• **REQUIRED ACTION**
Using the data below, copy every line that contains the word "resolution".

START INFORMATION

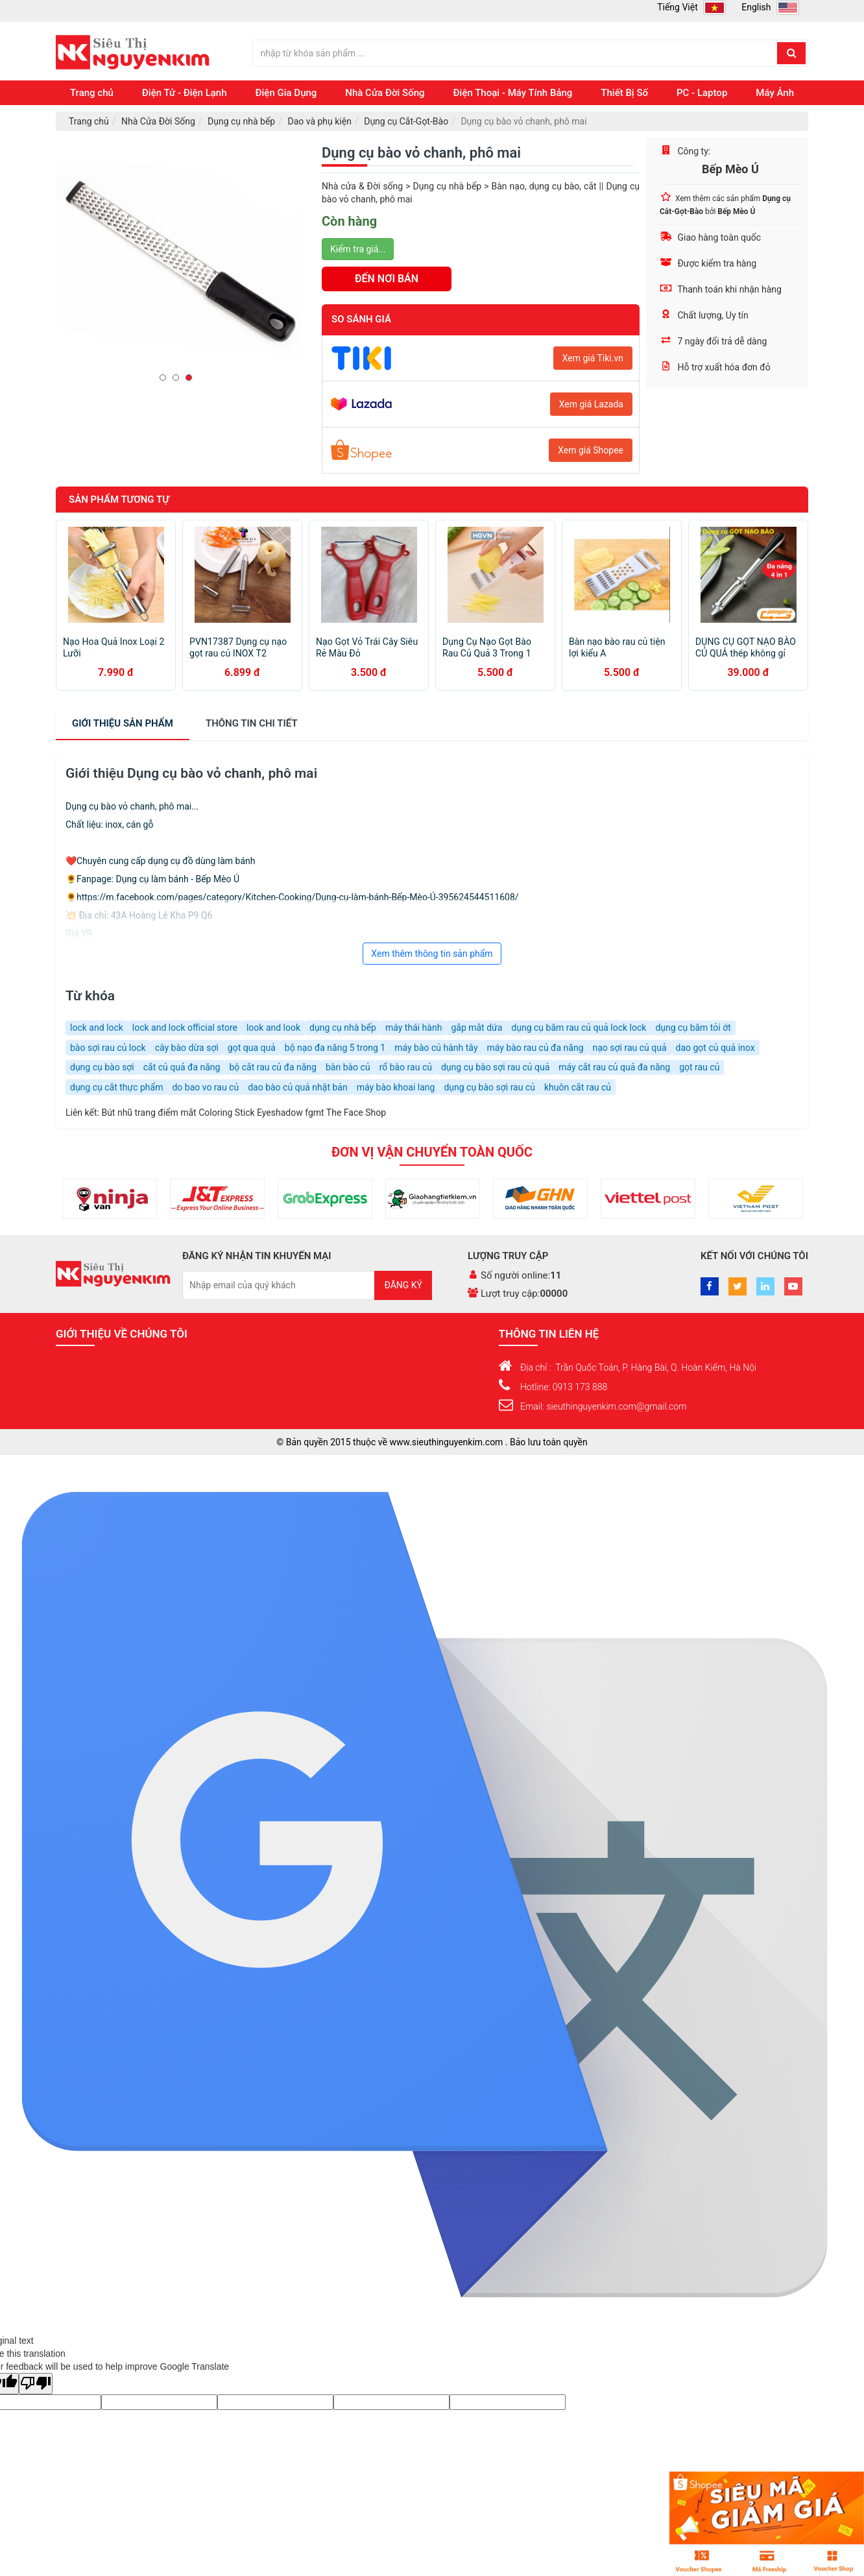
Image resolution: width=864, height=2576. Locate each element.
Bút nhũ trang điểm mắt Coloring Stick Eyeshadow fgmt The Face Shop (243, 1112)
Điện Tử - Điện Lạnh (184, 93)
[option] (179, 261)
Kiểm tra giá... (357, 249)
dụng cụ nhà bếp (342, 1027)
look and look (273, 1027)
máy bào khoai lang (396, 1087)
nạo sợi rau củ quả (630, 1047)
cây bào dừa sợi (187, 1047)
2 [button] (179, 377)
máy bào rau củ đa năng (535, 1047)
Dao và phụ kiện (319, 121)
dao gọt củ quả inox (715, 1047)
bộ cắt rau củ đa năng (273, 1067)
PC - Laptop (702, 93)
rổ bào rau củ (405, 1067)
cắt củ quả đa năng (182, 1067)
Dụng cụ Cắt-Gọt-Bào (406, 121)
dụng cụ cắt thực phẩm (116, 1087)
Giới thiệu (122, 723)
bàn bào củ (348, 1067)
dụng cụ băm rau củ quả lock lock (578, 1027)
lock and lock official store (184, 1027)
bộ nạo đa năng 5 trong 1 (335, 1047)
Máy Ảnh (775, 93)
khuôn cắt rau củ (577, 1087)
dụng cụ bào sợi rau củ (489, 1087)
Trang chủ (92, 93)
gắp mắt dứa (476, 1027)
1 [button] (166, 377)
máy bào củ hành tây (435, 1047)
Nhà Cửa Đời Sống (384, 93)
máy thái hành (413, 1027)
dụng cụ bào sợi (102, 1067)
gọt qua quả (252, 1047)
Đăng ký (403, 1285)
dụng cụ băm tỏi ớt (692, 1027)
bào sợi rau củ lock (108, 1047)
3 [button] (192, 377)
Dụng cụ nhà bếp (241, 121)
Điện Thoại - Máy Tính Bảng (513, 93)
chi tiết (252, 723)
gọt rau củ (699, 1067)
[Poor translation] (36, 2383)
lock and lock (96, 1027)
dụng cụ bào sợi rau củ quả (495, 1067)
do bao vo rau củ (205, 1087)
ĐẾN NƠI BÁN (386, 278)
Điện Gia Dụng (286, 93)
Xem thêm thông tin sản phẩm (431, 953)
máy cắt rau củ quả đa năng (614, 1067)
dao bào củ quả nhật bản (298, 1087)
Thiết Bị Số (624, 93)
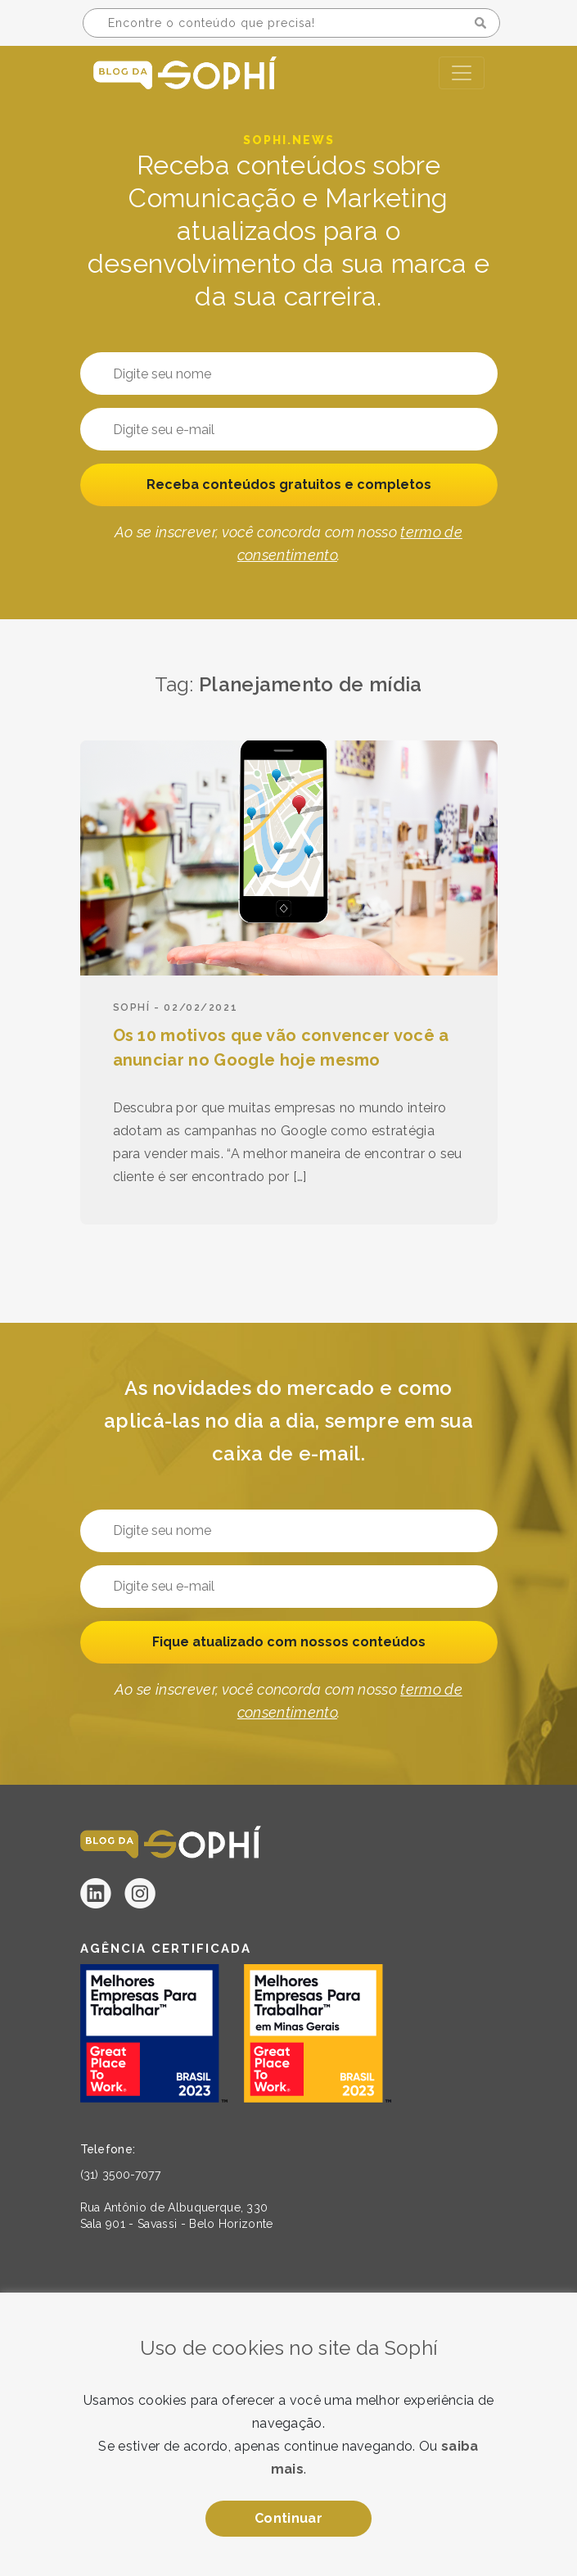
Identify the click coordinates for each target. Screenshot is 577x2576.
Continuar (288, 2518)
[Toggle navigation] (462, 73)
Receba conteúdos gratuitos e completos (289, 484)
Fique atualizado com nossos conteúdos (289, 1642)
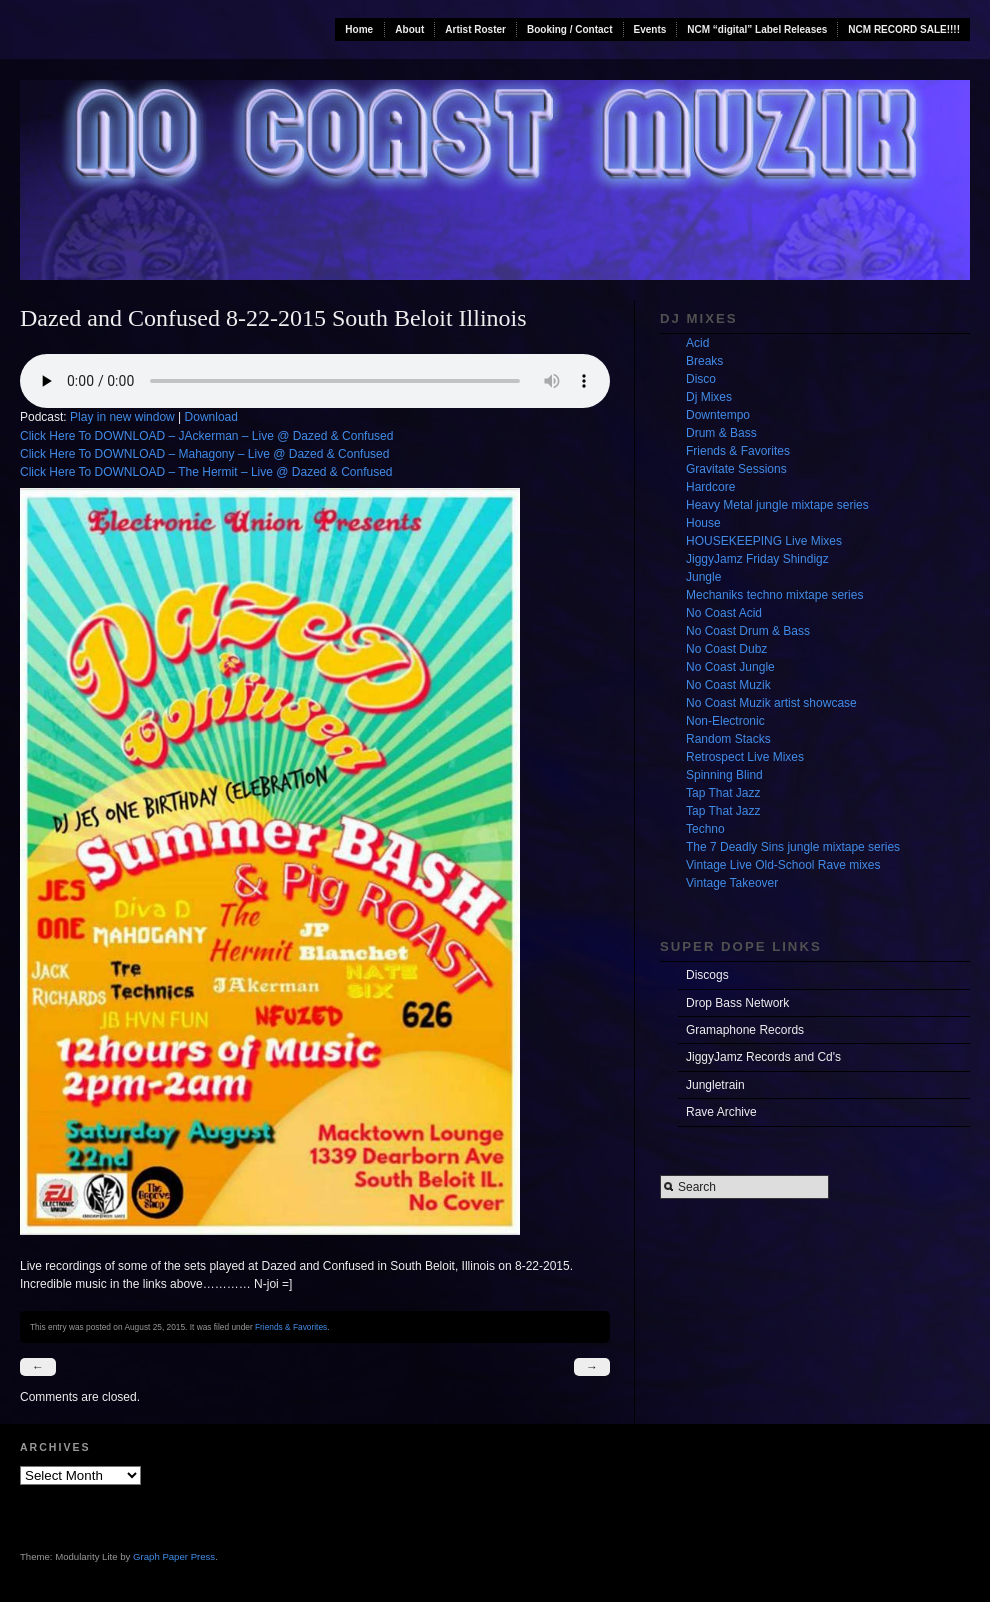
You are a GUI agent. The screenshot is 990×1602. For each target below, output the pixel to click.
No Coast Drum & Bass (748, 631)
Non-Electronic (725, 721)
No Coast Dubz (726, 649)
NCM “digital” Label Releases (757, 29)
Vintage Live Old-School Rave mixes (783, 865)
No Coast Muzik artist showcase (771, 703)
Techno (705, 829)
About (409, 29)
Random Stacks (728, 739)
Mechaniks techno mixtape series (774, 595)
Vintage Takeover (732, 883)
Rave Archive (721, 1112)
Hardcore (710, 487)
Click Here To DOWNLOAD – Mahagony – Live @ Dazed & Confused (204, 454)
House (703, 523)
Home (359, 29)
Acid (697, 343)
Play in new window (122, 417)
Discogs (707, 975)
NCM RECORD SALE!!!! (904, 29)
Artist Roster (475, 29)
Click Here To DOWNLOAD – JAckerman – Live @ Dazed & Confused (206, 436)
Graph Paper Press (174, 1556)
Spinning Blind (724, 775)
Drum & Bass (721, 433)
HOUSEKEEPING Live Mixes (764, 541)
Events (650, 29)
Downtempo (718, 415)
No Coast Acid (724, 613)
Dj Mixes (709, 397)
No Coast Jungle (730, 667)
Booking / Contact (570, 29)
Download (211, 417)
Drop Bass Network (737, 1003)
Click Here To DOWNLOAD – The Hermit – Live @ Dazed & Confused (206, 472)
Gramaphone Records (745, 1030)
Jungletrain (715, 1085)
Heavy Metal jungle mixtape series (777, 505)
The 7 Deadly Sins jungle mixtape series (793, 847)
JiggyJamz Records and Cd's (763, 1057)
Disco (701, 379)
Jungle (703, 577)
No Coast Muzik (728, 685)
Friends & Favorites (291, 1327)
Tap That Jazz (723, 793)
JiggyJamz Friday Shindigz (757, 559)
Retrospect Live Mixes (745, 757)
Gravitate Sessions (736, 469)
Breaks (704, 361)
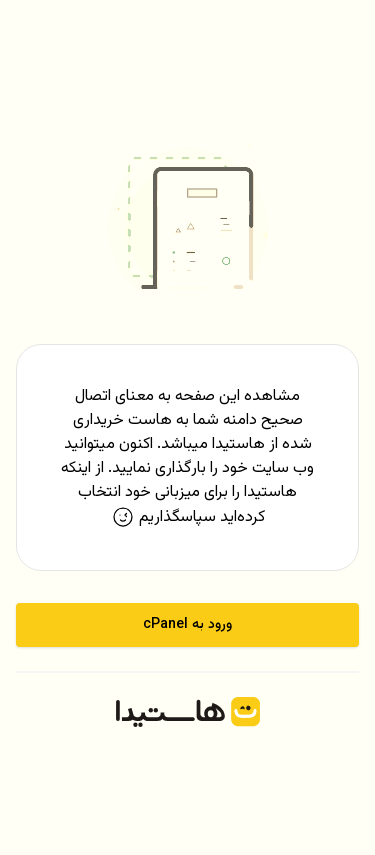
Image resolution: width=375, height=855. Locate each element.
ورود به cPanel (187, 625)
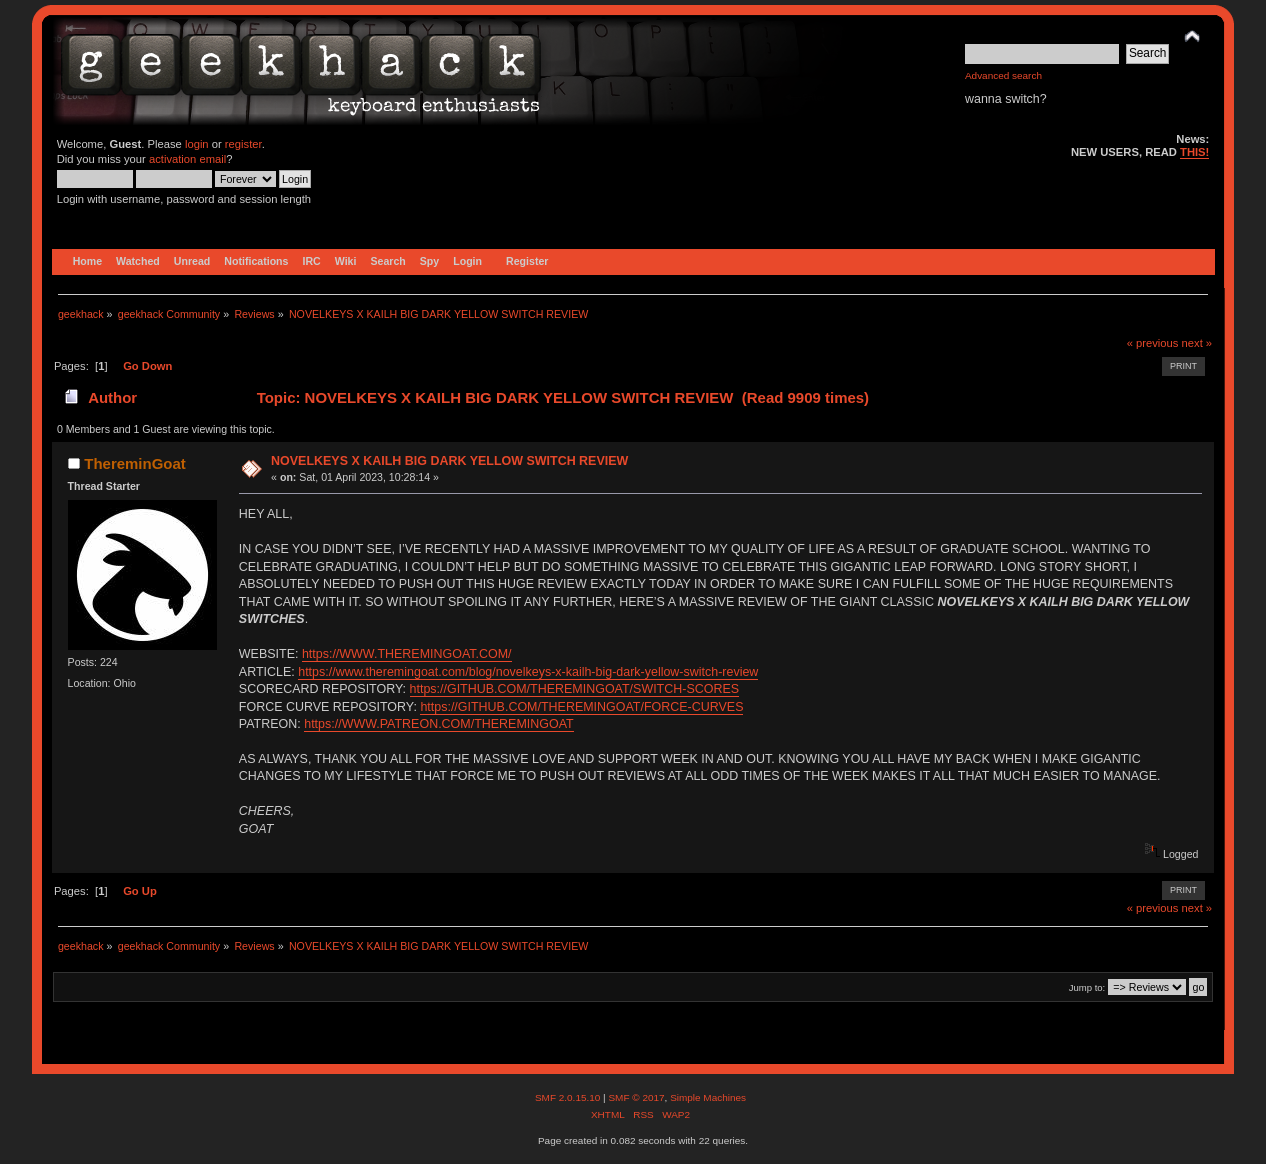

END INFORMATION

• **OUTPUT OF THE EXERCISE**
Image resolution: width=864, height=2576. Locate each element.
Image resolution: width=375, height=855. Locate each element.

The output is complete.